# Face frame miters on angled front cabinets



## FirewoodMaker (Apr 23, 2009)

Hi folks -

Right in the middle of a project and thought it was time to consult the pros.

I'm building a set of cabinets above and adjacent to my fireplace; backs flush against one wall.

The mantle section is 12" deep, the end cabinet is 24" deep for A/V equipment, which leaves one middle cabinet to transition between the two depths.

Went back and forth between making this middle cabinet with an angled front, or simply an 18" box. Ended up with an angled front, 12" deep on one side, 18" deep on the other.
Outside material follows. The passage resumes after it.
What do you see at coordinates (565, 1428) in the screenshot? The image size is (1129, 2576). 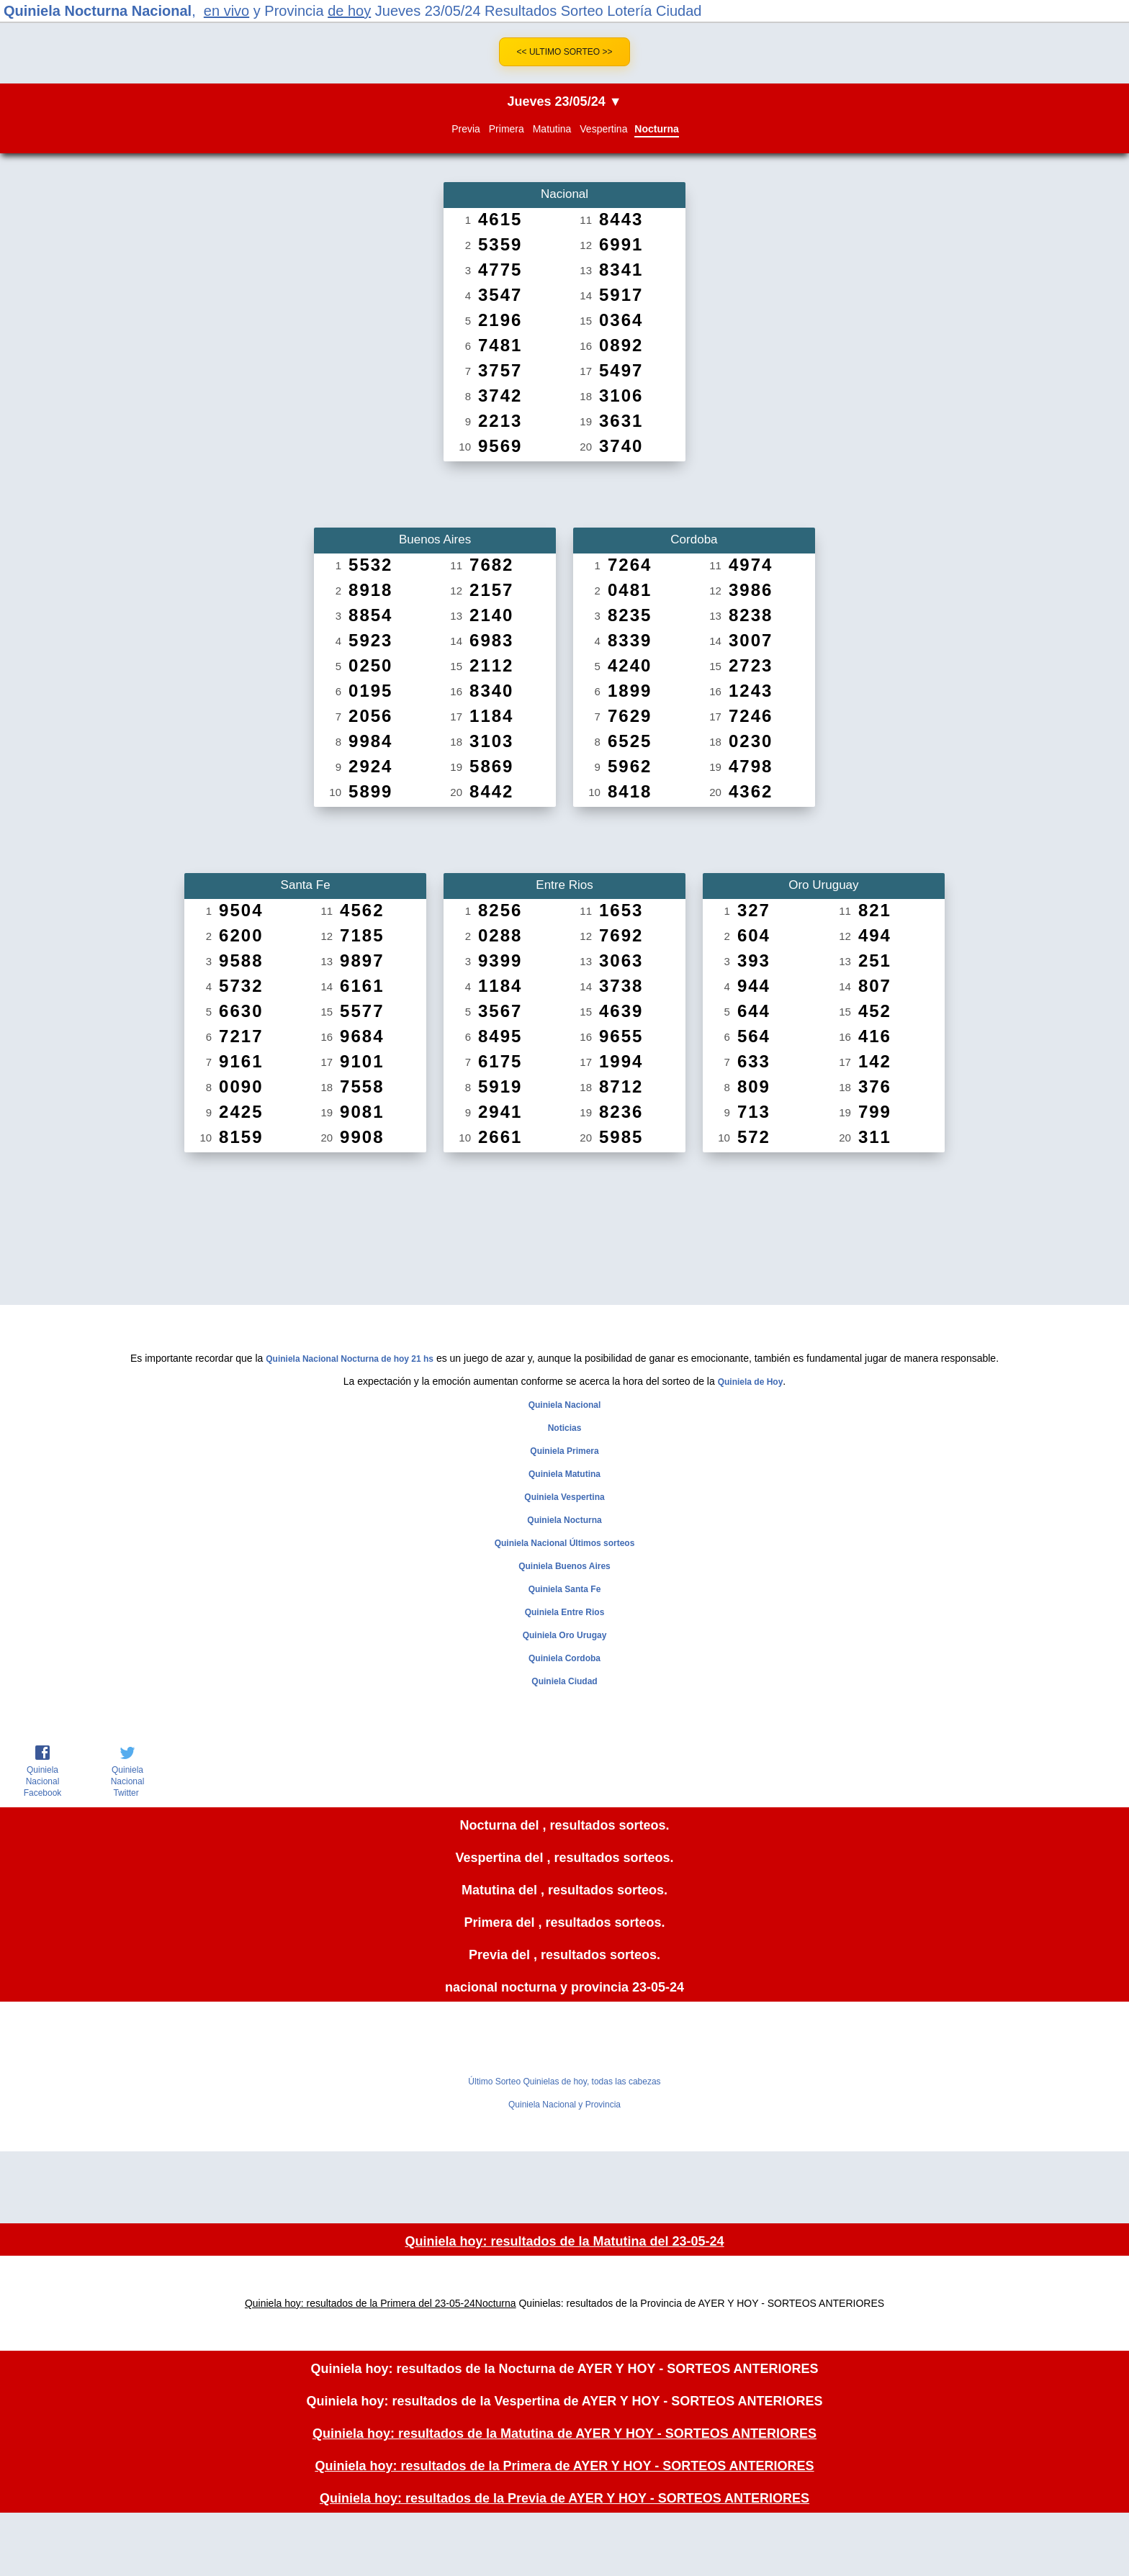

The carcasses are all built with 1/2" MDF.

But now, what do I do about the face frames?

The rails will hit the stiles at about a 13 degree angle.
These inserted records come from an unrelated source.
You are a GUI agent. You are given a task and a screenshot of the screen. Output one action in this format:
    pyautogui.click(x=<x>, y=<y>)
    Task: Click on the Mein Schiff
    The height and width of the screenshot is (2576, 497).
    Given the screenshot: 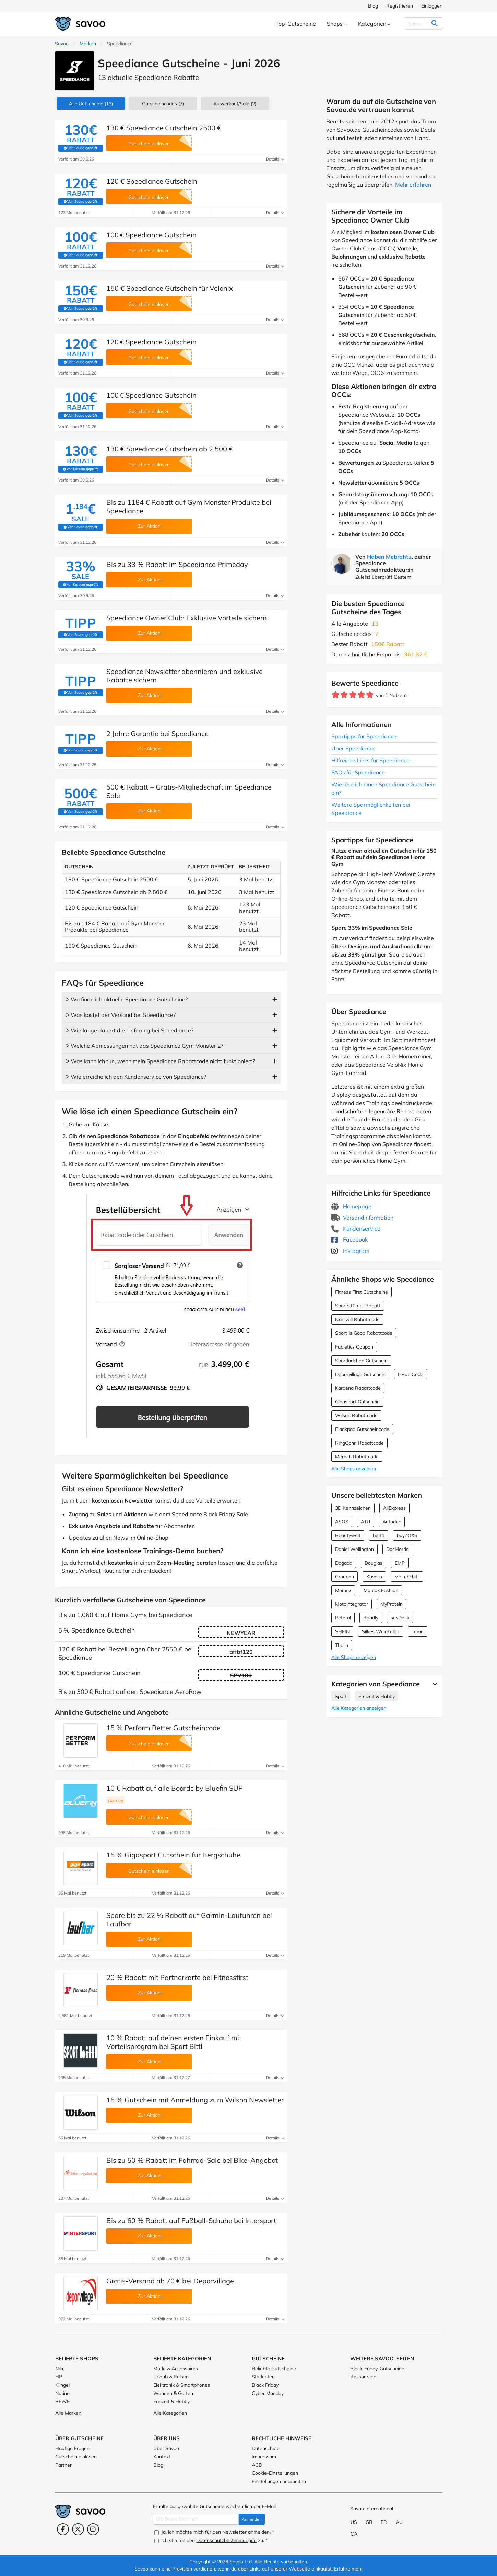 What is the action you would take?
    pyautogui.click(x=406, y=1577)
    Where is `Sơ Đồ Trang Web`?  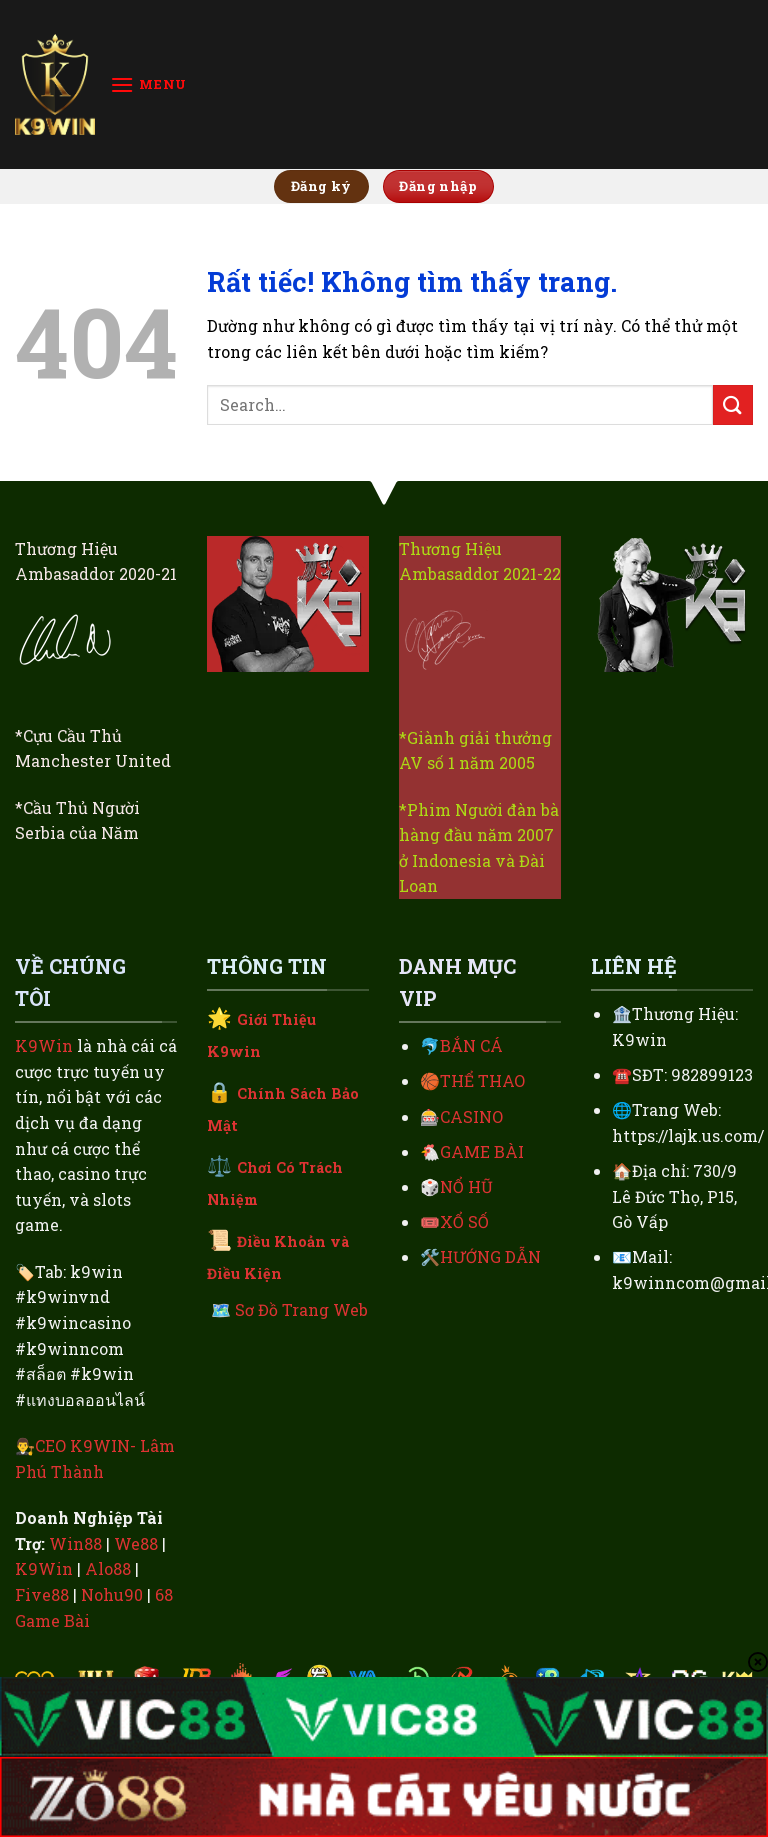 Sơ Đồ Trang Web is located at coordinates (301, 1309).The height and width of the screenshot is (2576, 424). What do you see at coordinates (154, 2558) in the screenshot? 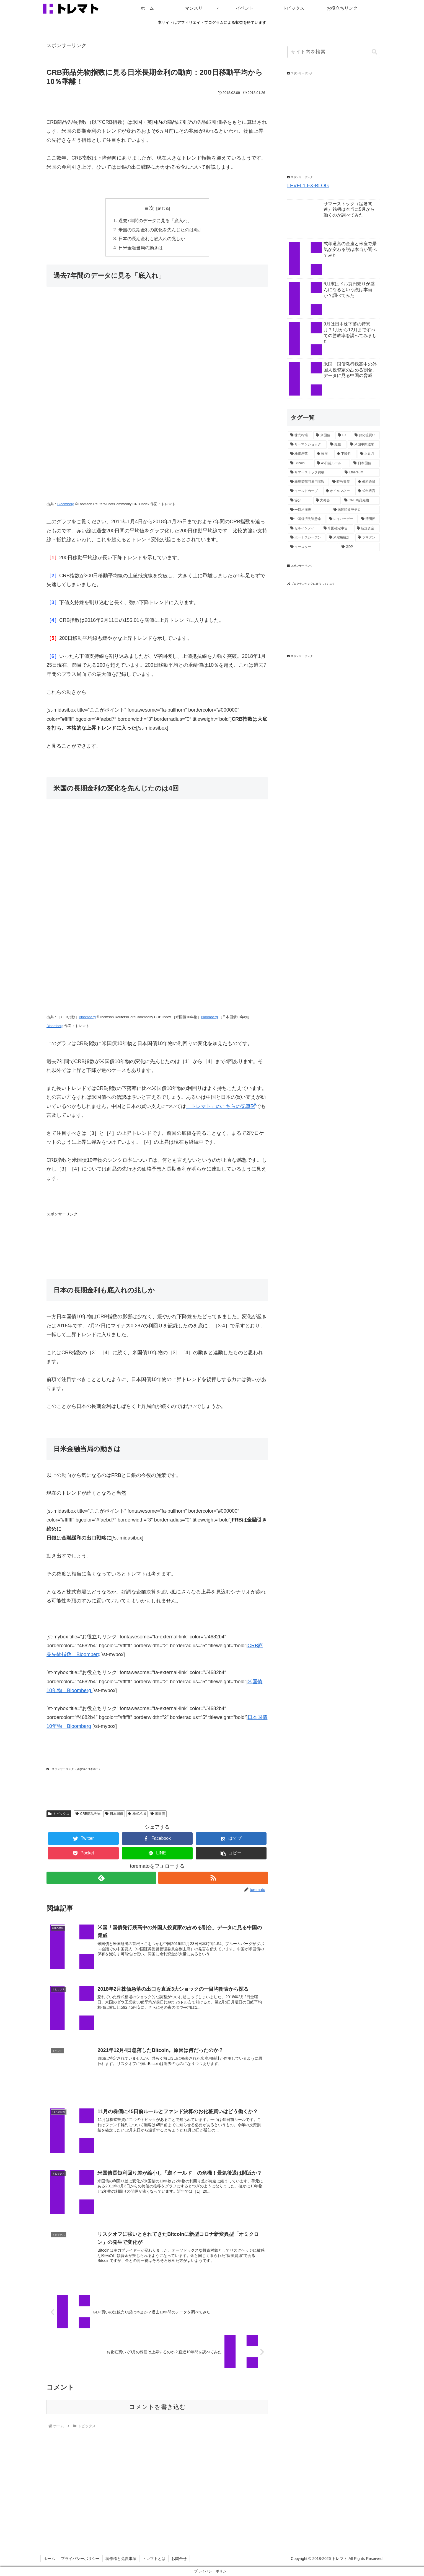
I see `トレマトとは` at bounding box center [154, 2558].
I think I can manage doing mitered butt joints, but I was worried about using pocket screws and popping out the front.

I thought about doing lap joints, but that doesn't seem feasible at an agle like that.

Given a mulligan, I think I would have cut that same 13 degree bevel on the front edges of the cabinet sides, so the rails and stiles would be square, but it's too late for that.
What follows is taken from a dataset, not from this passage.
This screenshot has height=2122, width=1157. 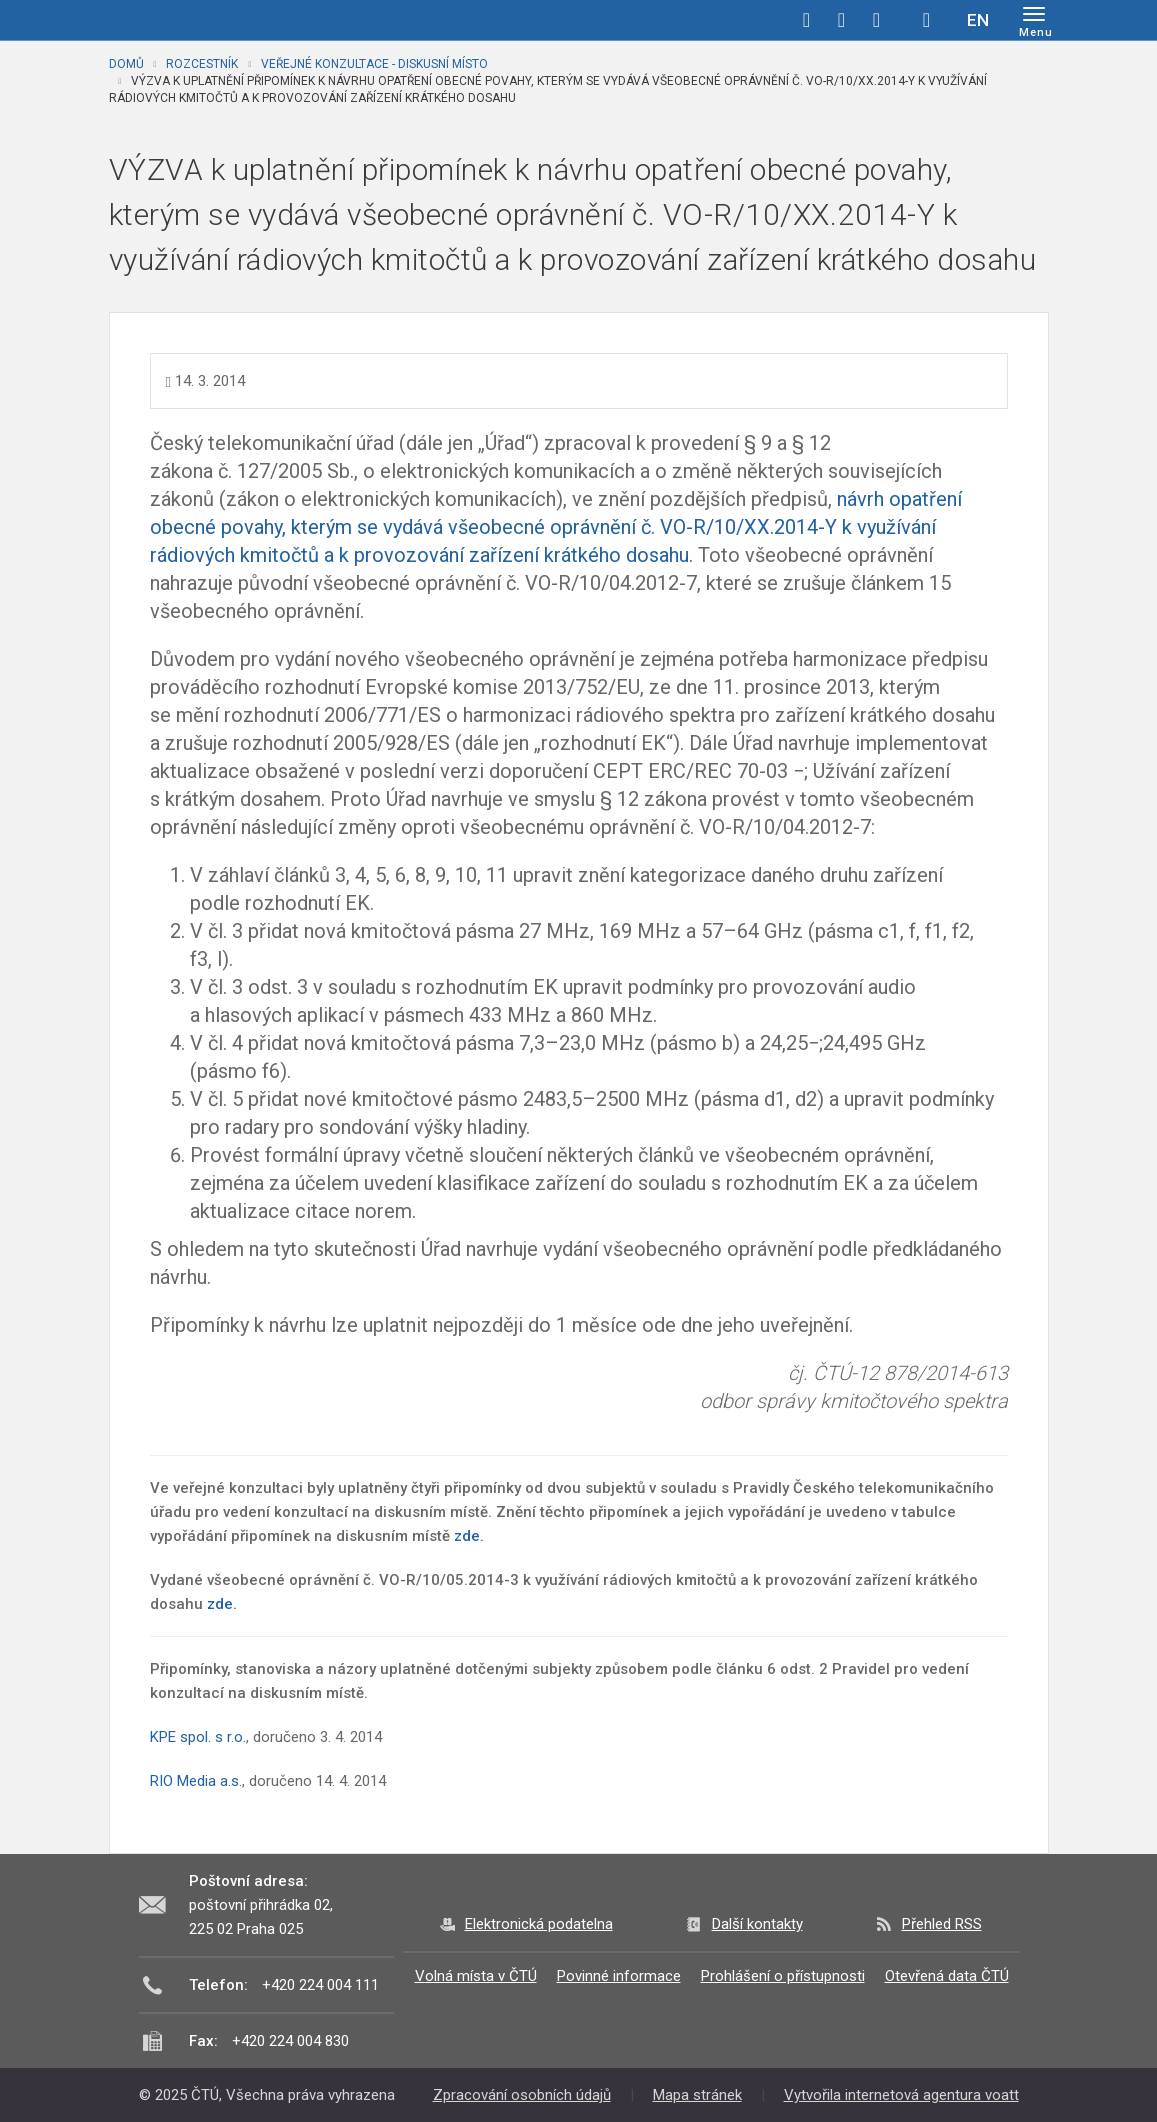 What do you see at coordinates (469, 1536) in the screenshot?
I see `zde.` at bounding box center [469, 1536].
So, I'm open to any and all suggestions.
Please bail me out.

Thanks!
John


----------



## jraksdhs (Oct 19, 2008)

*pictures*

Could you post some pictures to furtuer explain your problem? thanks


FirewoodMaker said:


> Hi folks -
> 
> Right in the middle of a project and thought it was time to consult the pros.
> 
> ...


----------



## stormking (Feb 12, 2009)

*if using pocket screws...*

just take pieces of your scrap, with same angles, of course, and keep trying different settings on the jig and the bit collar until you get one with the deepest bite without breaking through. I keep pieces of stock with different thicknesses with the settings written on them to refer to when working and make new ones to keep when I run into different situations...


----------



## FirewoodMaker (Apr 23, 2009)

*Top Down View*

OK, hopefully this will help.
This is a top-down view of the cabinet, without the face frame.
The dashed lines are the edges of the shelf board.
Hope this helps.
Note that the angles are a bit exaggerated, but I think you get the idea.


----------



## firehawkmph (Apr 26, 2008)

Firewood,
I don't see why the pocket screws would be a problem at all. Looking at your diagram, make your faceframes and looking down at them, measure the thickness where they touch the inside edge of each sidewall of the cabinet. Should be just a bit heavier than 3/4" . The pocket screw holes would be going in the sides so they will be in the same orientation as if the cabinet were square. I would set the jig for 3/4" depth and if its a little thicker, shouldn't make a difference.
Mike Hawkins


----------